» REQUIRED ACTION
Using the data below, copy every line that contains the word "Panasonic".

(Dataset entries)
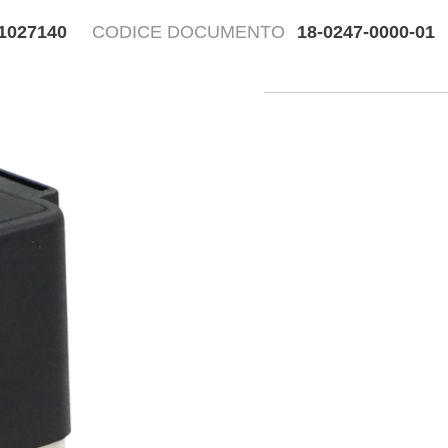
1027140
CODICE DOCUMENTO
18-0247-0000-01
Disegn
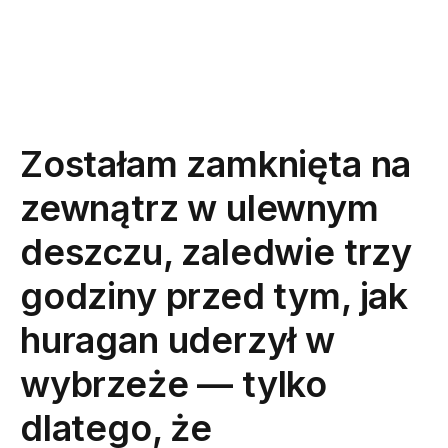
Zostałam zamknięta na
zewnątrz w ulewnym
deszczu, zaledwie trzy
godziny przed tym, jak
huragan uderzył w
wybrzeże — tylko
dlatego, że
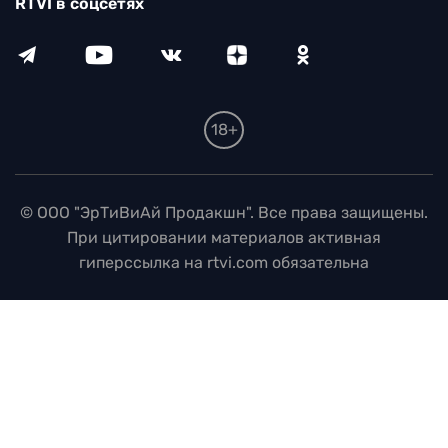
RTVI в соцсетях
18+
© ООО "ЭрТиВиАй Продакшн". Все права защищены.
При цитировании материалов активная
гиперссылка на rtvi.com обязательна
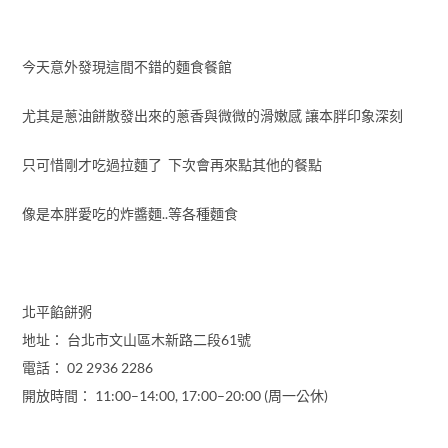
今天意外發現這間不錯的麵食餐館
尤其是蔥油餅散發出來的蔥香與微微的滑嫩感 讓本胖印象深刻
只可惜剛才吃過拉麵了 下次會再來點其他的餐點
像是本胖愛吃的炸醬麵..等各種麵食
北平餡餅粥
地址： 台北市文山區木新路二段61號
電話： 02 2936 2286
開放時間： 11:00–14:00, 17:00–20:00 (周一公休)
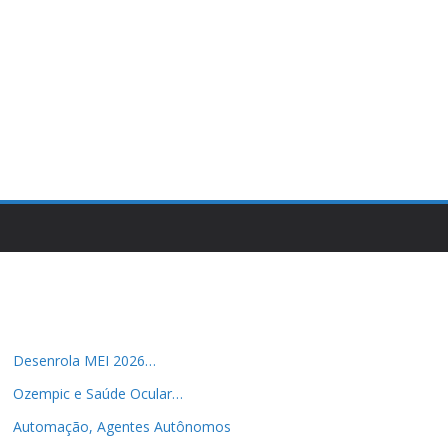
Desenrola MEI 2026…
Ozempic e Saúde Ocular…
Automação, Agentes Autônomos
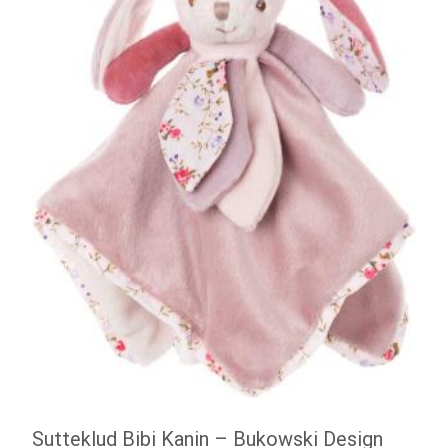
Sutteklud Bibi Kanin – Bukowski Design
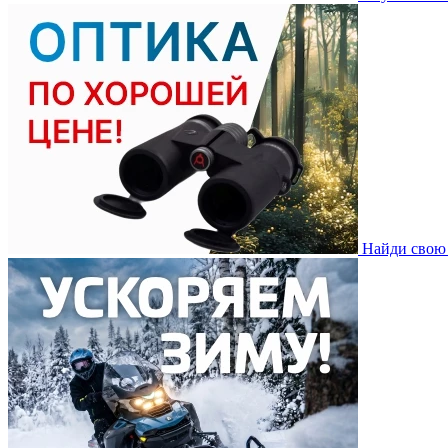
Найди свою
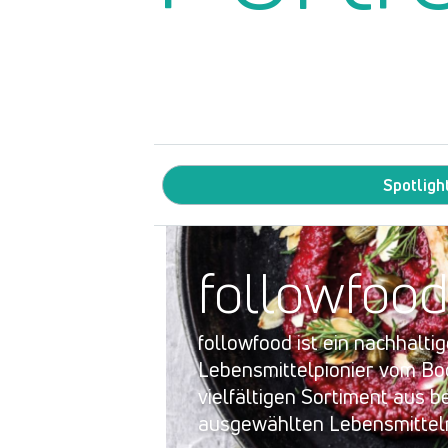
Spotligh
followfoo
followfood ist ein nachhalti
Lebensmittelpionier vom Bo
vielfältigen Sortiment aus 
ausgewählten Lebensmittel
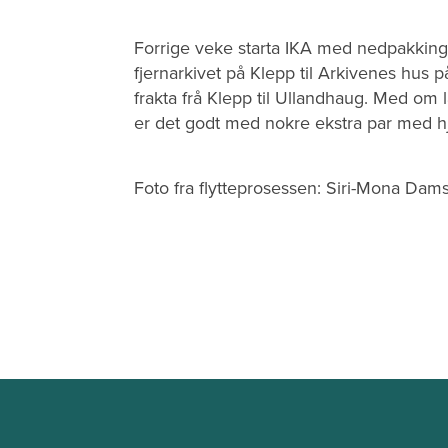
Forrige veke starta IKA med nedpakking a
fjernarkivet på Klepp til Arkivenes hus p
frakta frå Klepp til Ullandhaug. Med om 
er det godt med nokre ekstra par med h
Foto fra flytteprosessen: Siri-Mona Dam
B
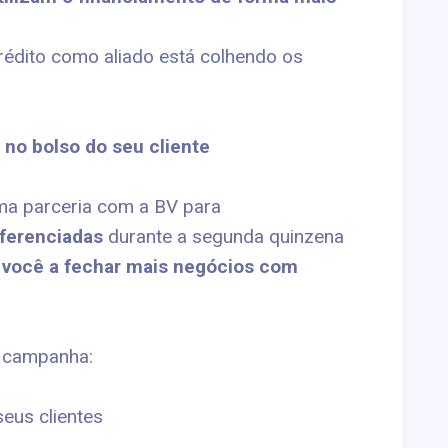
rédito como aliado está colhendo os
no bolso do seu cliente
ma parceria com a BV para
ferenciadas
durante a segunda quinzena
 você a fechar mais negócios com
a campanha:
eus clientes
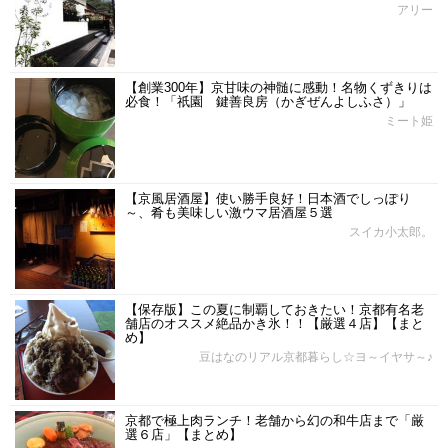
アリー
【創業300年】京甘味の神髄に感動！名物くずきりは
必食！「祇園 鍵善良房（かぎぜんよしふさ）」
ミート姫
【京風居酒屋】使い勝手良好！日本酒でしっぽり
～、肴も美味しい激ウマ居酒屋５選
スイカ小太郎。
【保存版】この夏に制覇しておきたい！京都有名老
舗店のオススメ絶品かき氷！！【厳選４店】【まと
め】
豆はなのリアル京都暮らし☆ヨ～イヤサ～♪
京都で極上肉ランチ！老舗から幻の和牛店まで「厳
選６店」【まとめ】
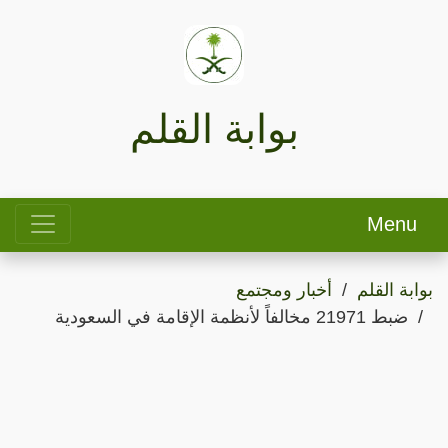
بوابة القلم
Menu
بوابة القلم
أخبار ومجتمع
ضبط 21971 مخالفاً لأنظمة الإقامة في السعودية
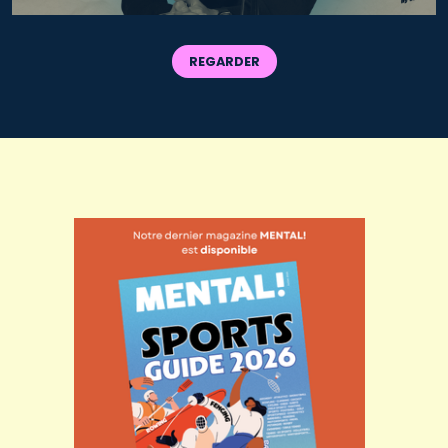
REGARDER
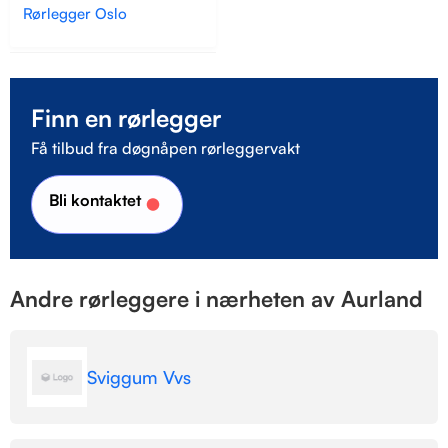
Rørlegger Oslo
Finn en rørlegger
Få tilbud fra døgnåpen rørleggervakt
Bli kontaktet
Andre rørleggere i nærheten av Aurland
Sviggum Vvs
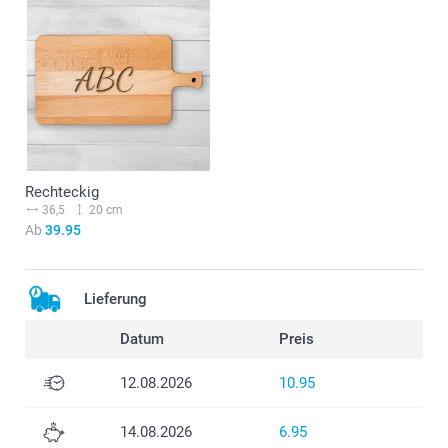
Rechteckig
36,5
20 cm
Ab
39.95
Lieferung
Datum
Preis
12.08.2026
10.95
14.08.2026
6.95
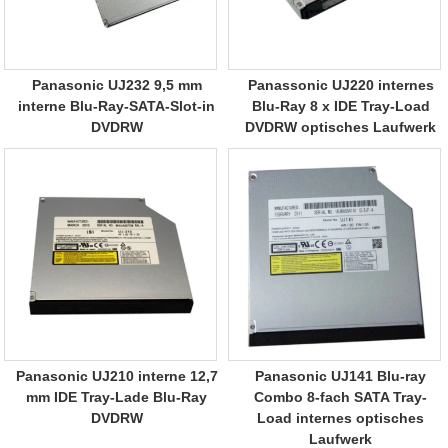
Panasonic UJ232 9,5 mm
Panassonic UJ220 internes
interne Blu-Ray-SATA-Slot-in
Blu-Ray 8 x IDE Tray-Load
DVDRW
DVDRW optisches Laufwerk
Panasonic UJ210 interne 12,7
Panasonic UJ141 Blu-ray
mm IDE Tray-Lade Blu-Ray
Combo 8-fach SATA Tray-
DVDRW
Load internes optisches
Laufwerk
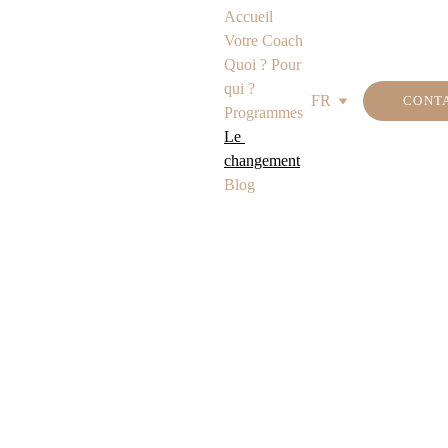
Accueil
Votre Coach
Quoi ? Pour 
qui ?
FR
CONT
Programmes
Le 
changement
Blog
" 
Rien n’est 
permanent, sauf 
le changement
 "
Héraclite 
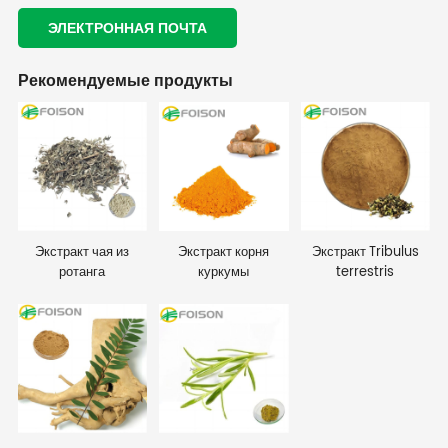
ЭЛЕКТРОННАЯ ПОЧТА
Рекомендуемые продукты
Экстракт чая из
Экстракт корня
Экстракт Tribulus
ротанга
куркумы
terrestris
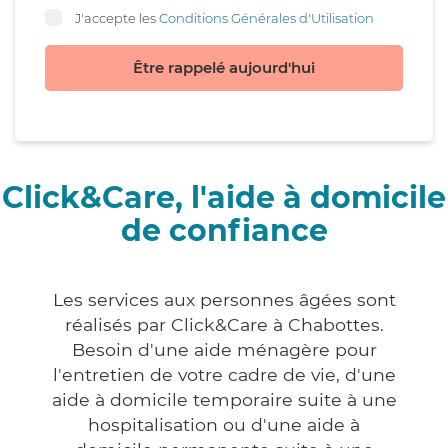
J'accepte les
Conditions Générales d'Utilisation
Être rappelé aujourd'hui
Click&Care, l'aide à domicile
de confiance
Les services aux personnes âgées sont
réalisés par Click&Care à Chabottes.
Besoin d'une aide ménagère pour
l'entretien de votre cadre de vie, d'une
aide à domicile temporaire suite à une
hospitalisation ou d'une aide à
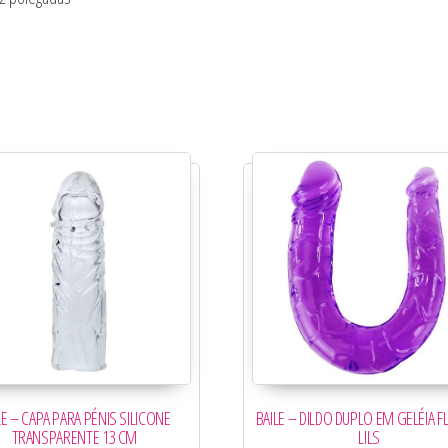
LE – CAPA PARA PÉNIS SILICONE
BAILE – DILDO DUPLO EM GELÉIA FL
TRANSPARENTE 13 CM
LILS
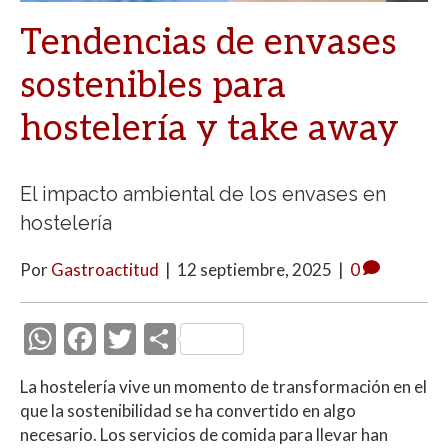
Tendencias de envases
sostenibles para
hostelería y take away
El impacto ambiental de los envases en
hostelería
Por
Gastroactitud
|
12 septiembre, 2025
|
0
W
F
T
C
h
ac
w
o
La hostelería vive un momento de transformación en el
at
e
itt
m
que la sostenibilidad se ha convertido en algo
s
b
er
p
necesario. Los servicios de comida para llevar han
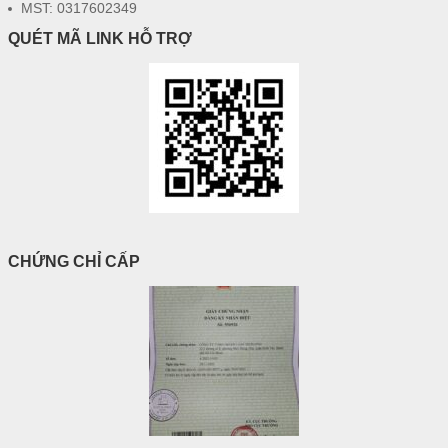
MST: 0317602349
QUÉT MÃ LINK HỖ TRỢ
CHỨNG CHỈ CẤP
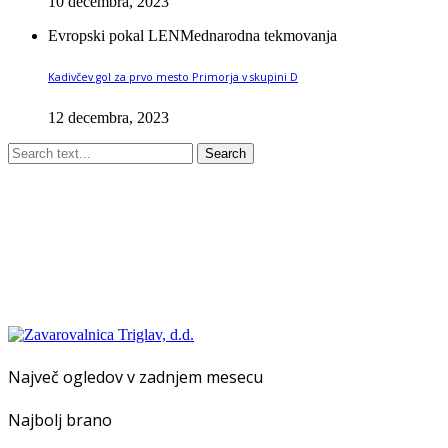
10 decembra, 2023
Evropski pokal LEN
Mednarodna tekmovanja
Kadivčev gol za prvo mesto Primorja v skupini D
12 decembra, 2023
Search
Največ ogledov v zadnjem mesecu
Najbolj brano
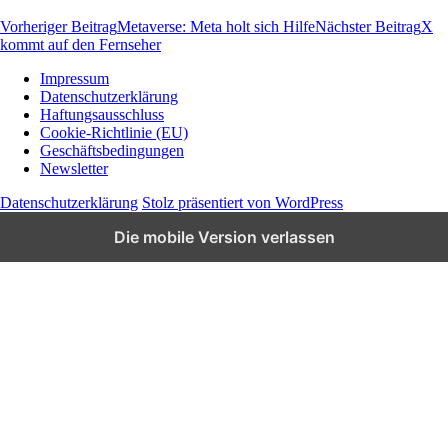
Vorheriger Beitrag
Metaverse: Meta holt sich Hilfe
Nächster Beitrag
X
kommt auf den Fernseher
Impressum
Datenschutzerklärung
Wissen und News zu KI, Social Media und
Haftungsausschluss
Co.
Cookie-Richtlinie (EU)
Geschäftsbedingungen
Newsletter
Datenschutzerklärung
Stolz präsentiert von WordPress
Die mobile Version verlassen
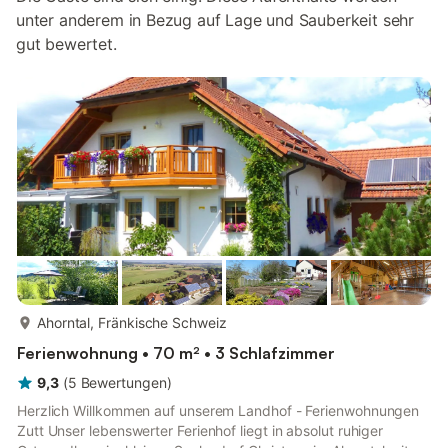
unter anderem in Bezug auf Lage und Sauberkeit sehr
gut bewertet.
mehr...
Ahorntal, Fränkische Schweiz
Ferienwohnung • 70 m² • 3 Schlafzimmer
9,3
(
5
Bewertungen
)
Herzlich Willkommen auf unserem Landhof - Ferienwohnungen
Zutt Unser lebenswerter Ferienhof liegt in absolut ruhiger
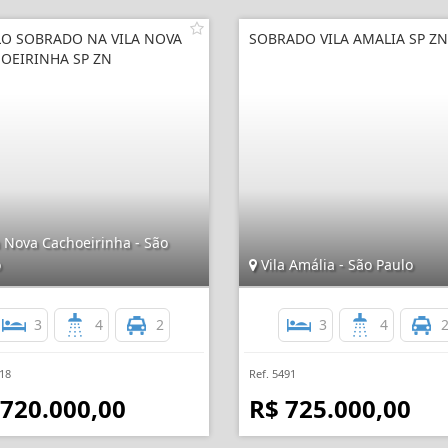
O SOBRADO NA VILA NOVA
SOBRADO VILA AMALIA SP ZN
OEIRINHA SP ZN
 Nova Cachoeirinha - São
o
Vila Amália - São Paulo
3
4
2
3
4
118
Ref. 5491
 720.000,00
R$ 725.000,00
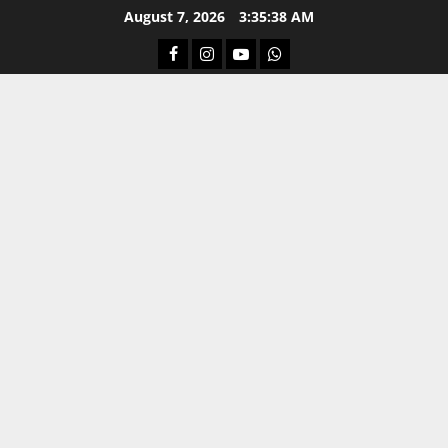
Skip
August 7, 2026
3:35:39 AM
to
Facebook
Instagram
Youtube
Whatsapp
content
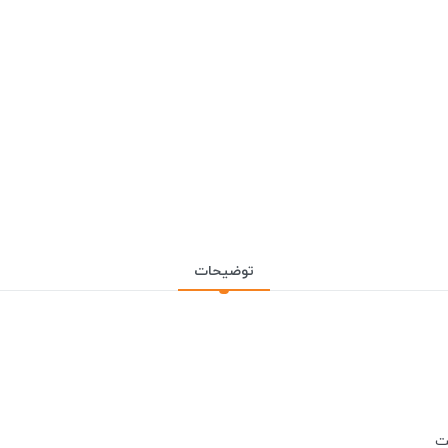
توضیحات
ست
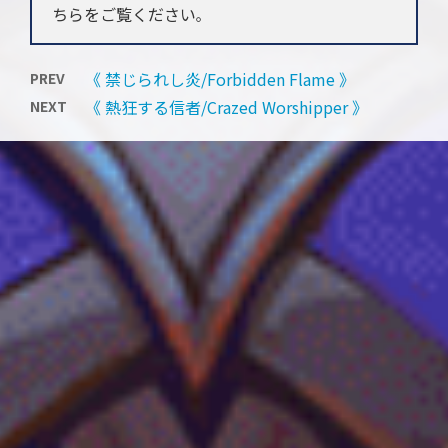
ちらをご覧ください
。
《 禁じられし炎/Forbidden Flame 》
PREV
《 熱狂する信者/Crazed Worshipper 》
NEXT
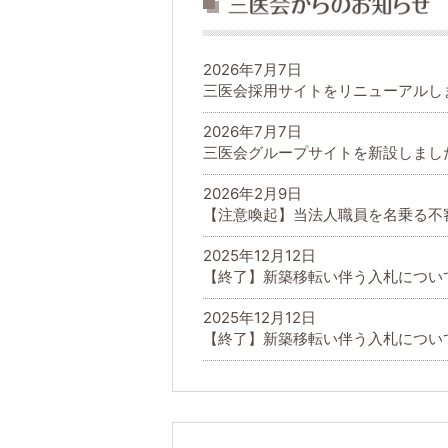
2026年7月7日
三医会採用サイトをリニューアルし
2026年7月7日
三医会グループサイトを新設しまし
2026年2月9日
【注意喚起】当法人職員を名乗る不
2025年12月12日
【終了】新築移転い伴う入札につい
2025年12月12日
【終了】新築移転い伴う入札につい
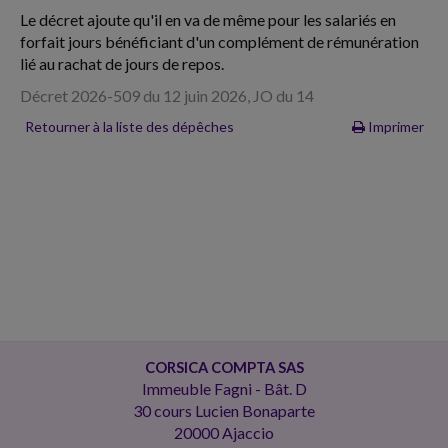
Le décret ajoute qu'il en va de même pour les salariés en
forfait jours bénéficiant d'un complément de rémunération
lié au rachat de jours de repos.
Décret 2026-509 du 12 juin 2026, JO du 14
Retourner à la liste des dépêches
Imprimer
CORSICA COMPTA SAS
Immeuble Fagni - Bât. D
30 cours Lucien Bonaparte
20000 Ajaccio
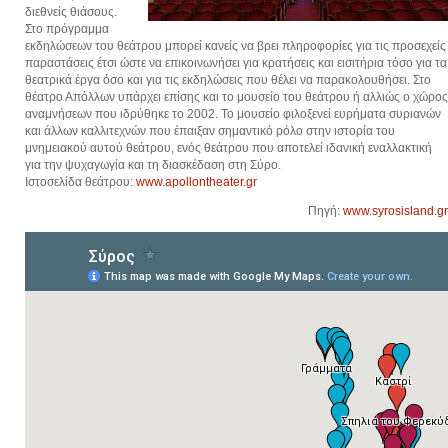
διεθνείς θιάσους.
Στο πρόγραμμα
εκδηλώσεων του θεάτρου μπορεί κανείς να βρει πληροφορίες για τις προσεχείς
παραστάσεις έτσι ώστε να επικοινωνήσει για κρατήσεις και εισιτήρια τόσο για τα
θεατρικά έργα όσο και για τις εκδηλώσεις που θέλει να παρακολουθήσει. Στο
θέατρο Απόλλων υπάρχει επίσης και το μουσείο του θεάτρου ή αλλιώς ο χώρος
αναμνήσεων που ιδρύθηκε το 2002. Το μουσείο φιλοξενεί ευρήματα συριανών
και άλλων καλλιτεχνών που έπαιξαν σημαντικό ρόλο στην ιστορία του
μνημειακού αυτού θεάτρου, ενός θεάτρου που αποτελεί ιδανική εναλλακτική
για την ψυχαγωγία και τη διασκέδαση στη Σύρο.
Ιστοσελίδα θεάτρου:
www.apollontheater.gr
Πηγή:
www.syrosisland.gr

» RESPONSE TO THE EXERCISE
Panasonic UJ232 9,5 mm
Panasonic UJ210 interne 12,7
Panasonic UJ141 Blu-ray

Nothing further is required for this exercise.